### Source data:

▽

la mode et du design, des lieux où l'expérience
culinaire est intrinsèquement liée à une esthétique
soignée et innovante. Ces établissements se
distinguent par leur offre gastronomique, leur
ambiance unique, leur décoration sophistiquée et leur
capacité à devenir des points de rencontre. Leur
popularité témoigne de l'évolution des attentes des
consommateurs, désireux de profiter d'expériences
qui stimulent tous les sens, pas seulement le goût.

△
▽

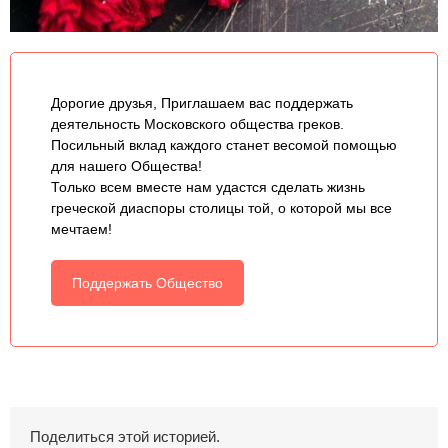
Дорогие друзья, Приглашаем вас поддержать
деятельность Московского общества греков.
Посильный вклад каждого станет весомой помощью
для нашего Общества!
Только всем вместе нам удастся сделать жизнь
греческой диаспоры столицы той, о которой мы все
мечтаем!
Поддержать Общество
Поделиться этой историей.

△

### What is expected:
Only the lines above from the line with "la mode et du" to the line with "capacité à devenir", those two lines included, should be reproduced exactly.

### Response to the exercise:
la mode et du design, des lieux où l'expérience
culinaire est intrinsèquement liée à une esthétique
soignée et innovante. Ces établissements se
distinguent par leur offre gastronomique, leur
ambiance unique, leur décoration sophistiquée et leur
capacité à devenir des points de rencontre. Leur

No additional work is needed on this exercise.